With all this extraordinary generosity, two things immediately come to mind.
First, thank you. Thank you, thank you, thank you. Your gifts to United Way will help make life easier for many of our neighbors who are struggling during these difficult times. Both individually and collectively, you are a reminder of what makes Door County such a wonderful place to live. Your generosity is heartwarming.
Second, and more practically, I couldn’t help but wonder what United Way is going to do with all that extra money.
“This is the first time in the 21 years that I have been here that we have surpassed a goal by enough to be able to go back and make increases,” Kohnle said. “We are putting these dollars to good use. We are investing in nearly 30 nonprofit program partners. These programs are working to help Door County residents achieve their full potential through education, financial stability and healthy lifestyles.”
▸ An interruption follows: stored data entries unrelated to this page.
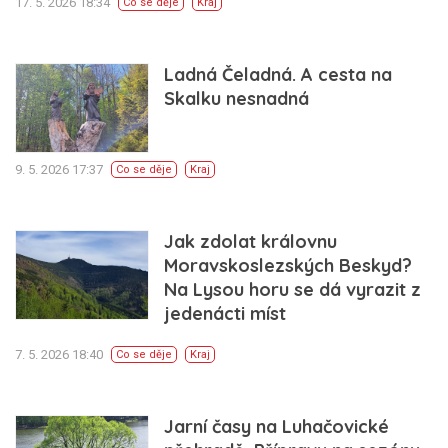
17. 5. 2026 18:34
Co se děje
Kraj
Ladná Čeladná. A cesta na
Skalku nesnadná
9. 5. 2026 17:37
Co se děje
Kraj
Jak zdolat královnu
Moravskoslezských Beskyd?
Na Lysou horu se dá vyrazit z
jedenácti míst
7. 5. 2026 18:40
Co se děje
Kraj
Jarní časy na Luhačovické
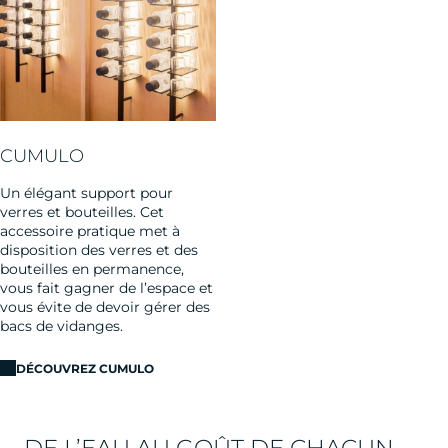
CUMULO
Un élégant support pour
verres et bouteilles. Cet
accessoire pratique met à
disposition des verres et des
bouteilles en permanence,
vous fait gagner de l’espace et
vous évite de devoir gérer des
bacs de vidanges.
DÉCOUVREZ CUMULO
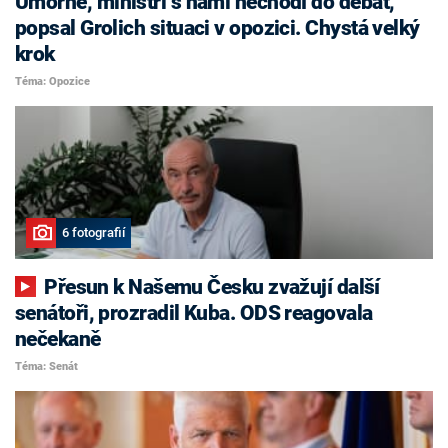
Úmorné, ministři s námi nechodí do debat,
popsal Grolich situaci v opozici. Chystá velký
krok
Téma: Opozice
6 fotografií
Přesun k Našemu Česku zvažují další
senátoři, prozradil Kuba. ODS reagovala
nečekaně
Téma: Senát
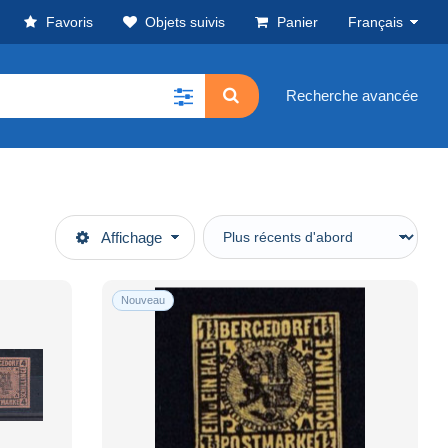
Favoris
Objets suivis
Panier
Français
Recherche avancée
Affichage
Nouveau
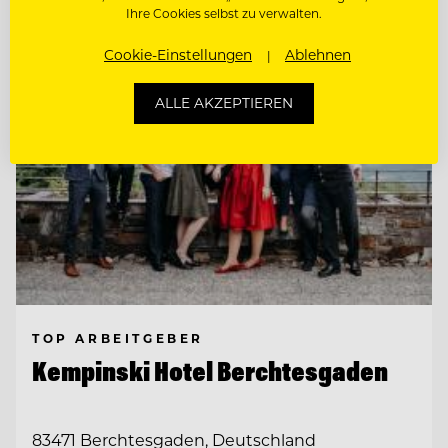
Ihre Cookies selbst zu verwalten.
Cookie-Einstellungen
Ablehnen
ALLE AKZEPTIEREN
TOP ARBEITGEBER
Kempinski Hotel Berchtesgaden
83471 Berchtesgaden, Deutschland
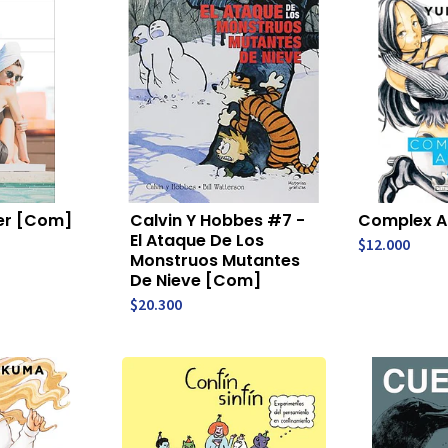
er [Com]
Calvin Y Hobbes #7 -
Complex A
El Ataque De Los
$12.000
Monstruos Mutantes
De Nieve [Com]
$20.300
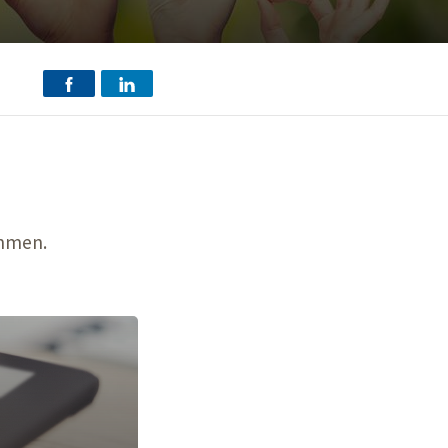
ehmen.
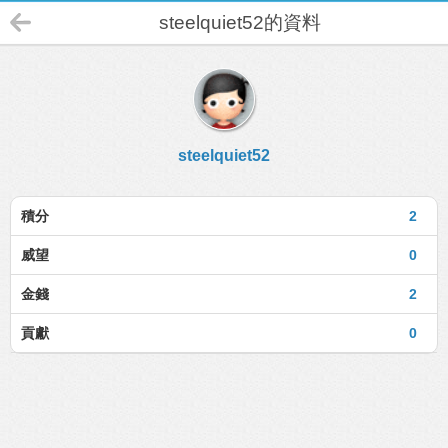
steelquiet52的資料
steelquiet52
積分
2
威望
0
金錢
2
貢獻
0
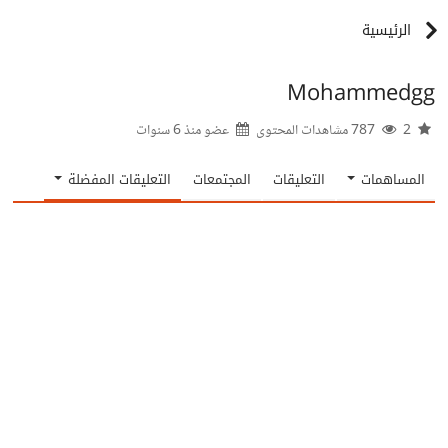
الرئيسية
Mohammedgg
2
787 مشاهدات المحتوى
عضو منذ
6 سنوات
المساهمات
التعليقات
المجتمعات
التعليقات المفضلة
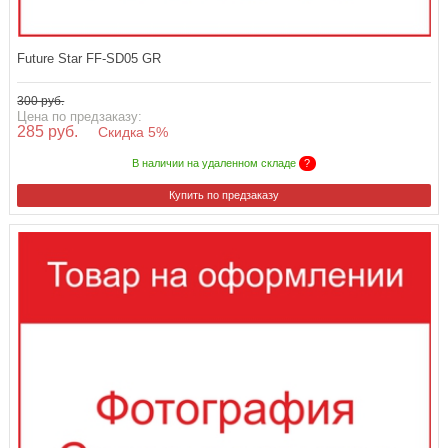
Future Star FF-SD05 GR
300 руб.
Цена по предзаказу:
285 руб.
Скидка 5%
В наличии на удаленном складе
?
Купить по предзаказу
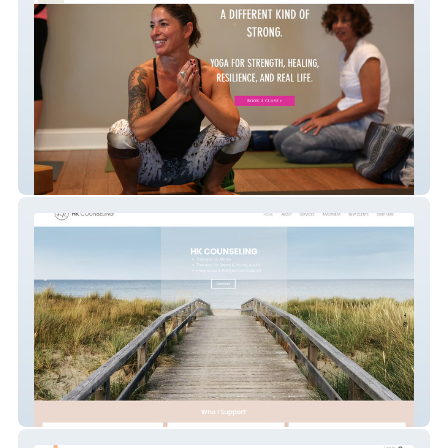
Good Ground Yoga
HK Counseling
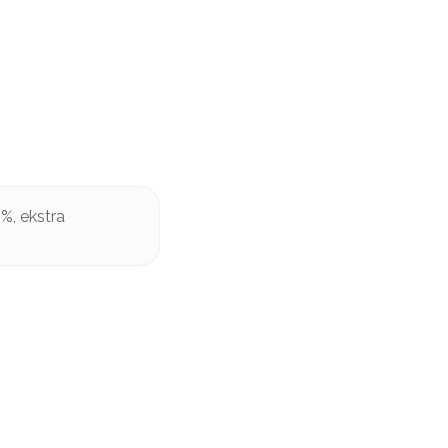
%, ekstra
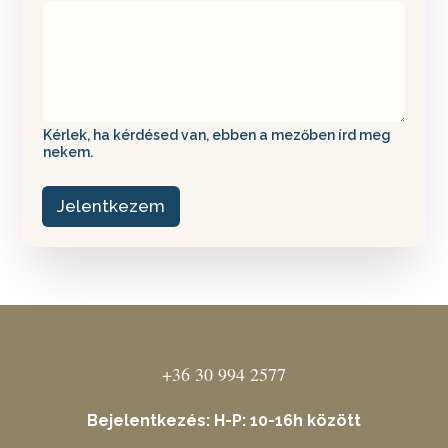
e
z
e
l
é
s
*
Kérlek, ha kérdésed van, ebben a mezőben írd meg
nekem.
Jelentkezem
+36 30 994 2577
Bejelentkezés: H-P: 10-16h között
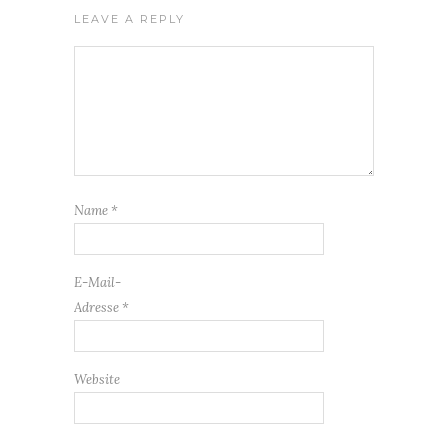
LEAVE A REPLY
Name
*
E-Mail-
Adresse
*
Website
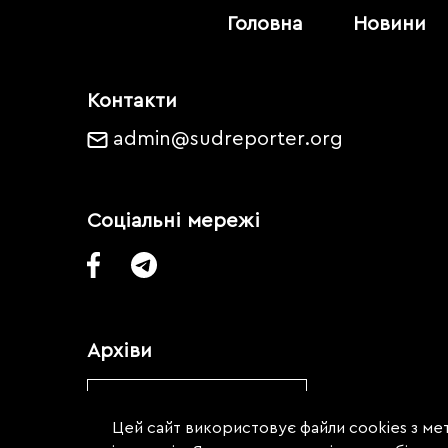
Головна
Новини
Контакти
admin@sudreporter.org
Соціальні мережі
Архіви
Обрати місяць
Цей сайт використовує файли cookies з мет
Kohnle recently reconvened the United Way Community Investment Committee and said, “We are pleased to be able to invest 21 percent more into our community than last year. The committee members were thrilled to have more dollars and were all smiles during the meeting.” They are smiling because of people like you.
We are enduring the difficult challenges of this unprecedented time because we are supporting each other and remaining united as one community. You are an inspiration!